Uma observação ainda, a propósito do ensaio de Markus Gabriel : o conceito de UNGRUND não foi cunhado por Schelling mas por Jacob BOEHME, o grande teósofo alemão ( 1575-1624) inspirador de muitos autores subsequentes, como Goethe e Novalis, além do próprio Schelling. Sugiro como fonte, além do próprio BOEHME, as obras de Alexandre KOYRÉ, LA PHILOSOPHIE DE JACOB BOEHME, Vrin, Paris 1971, p.321; ou de mais fácil leitura, Jacob Boehme, Cahiers de l'Hermétisme, Albin Michel, Paris,1977, p.189 .

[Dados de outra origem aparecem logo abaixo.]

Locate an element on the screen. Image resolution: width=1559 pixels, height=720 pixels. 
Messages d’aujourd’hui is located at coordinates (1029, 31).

O Ungrund, (Sem-fundo) é um eterno Nada, como Boehme o define no Mysterium Pansophicum, um Vazio onde se gera a Palavra de onde surgirá a criação.Sem-fundo é o nome que poder ser dado a Deus: este é o " Nada eterno", o "Nada eterno que é o Uno eterno", "o Absoluto sem essência que em si mesmo é fundamento eterno", mas o nome que mais lhe convém, diz Boehme, é "Sem-fundo", abismo sem fundo e sem fundamento.E, como observa Koyré, o Ungrund não é a causa última nem primeira do mundo, e nem sequer a sua própria causa, é o Absoluto, sem mais : " É o fundo eternamente fecundo da vida e do Absoluto, o germe absoluto que, enquanto germe, não é ainda, e não é ainda nada, mas que contém dentro de si tudo o que irá ser".
Deixo uma sugestão: que se acrescente ao catálogo da Ésquilo uma tradução do I CHING, com os prefácios de Wilhelm, de Jung, e por que não, de novo o Dalai Lama.

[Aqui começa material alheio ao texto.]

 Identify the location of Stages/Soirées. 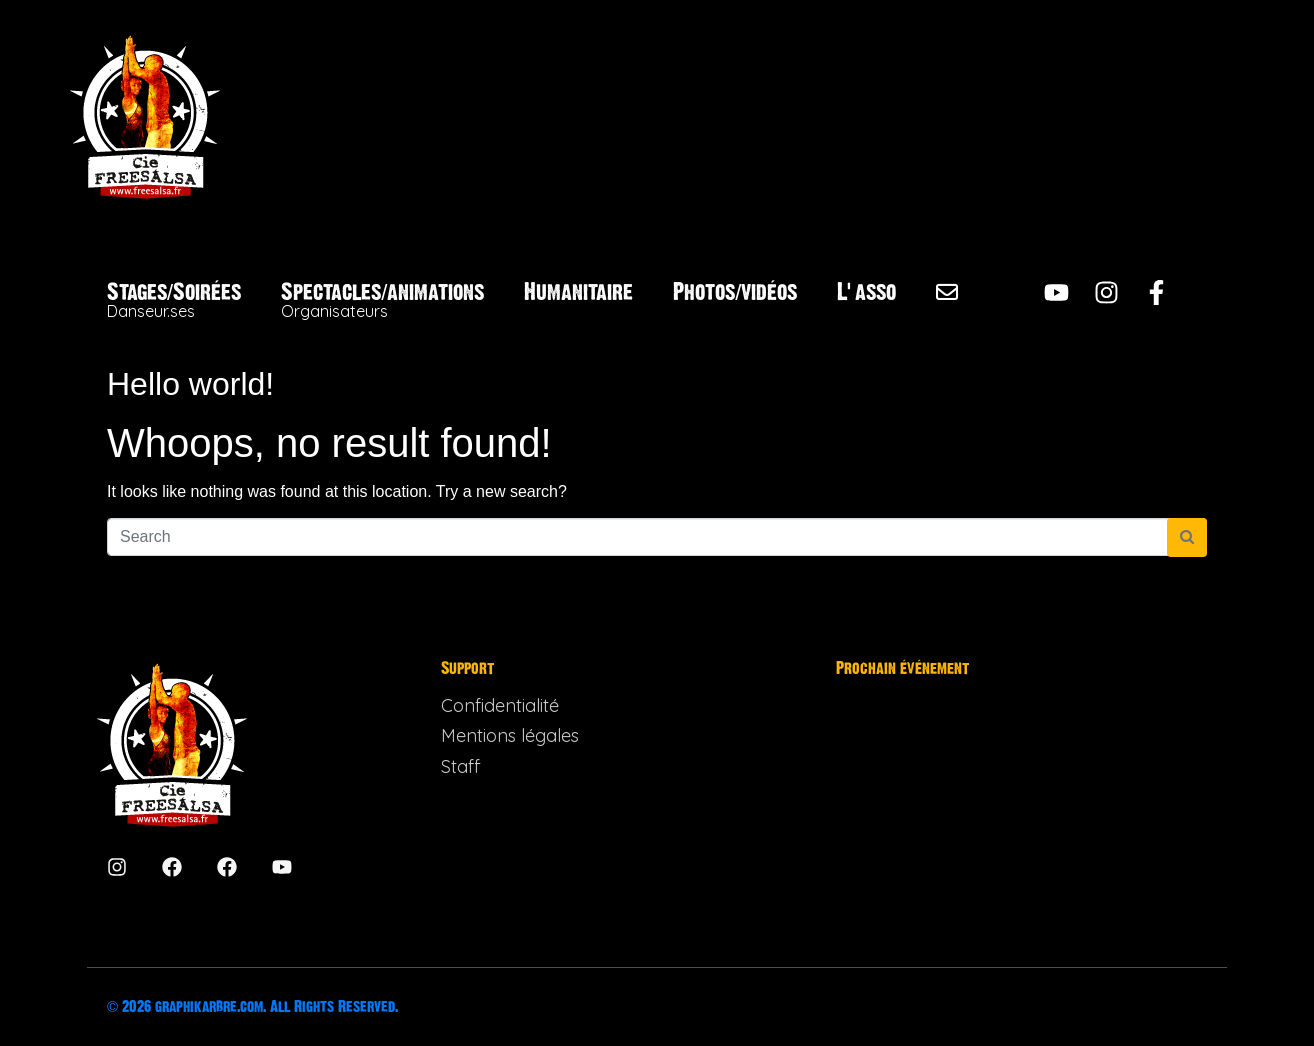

Ou que se reimprima a obra notabilíssima do Padre Joaquim A. de Jesus Guerra : O LIVRO DAS MUTAÇÕES (publicado com o Prof. DR. Aidan Nai-kwong Poon).
Wednesday, October 03, 2007
No rebanho de Caeiro
Sabemos como Fernando Pessoa cresceu à sombra de Shakespeare, Milton, Yeats, Poe, Whitman, - e toda a pléiade de filósofos do hermetismo, com destaque para Waite.
Abrindo ao acaso o Guardador de Rebanhos: o rebanho que ele pastoreia são os seus pensamentos, um pouco à deriva na juventude de Alexander Search, em que o universo interrogado, quando interrogado assusta, omitindo respostas.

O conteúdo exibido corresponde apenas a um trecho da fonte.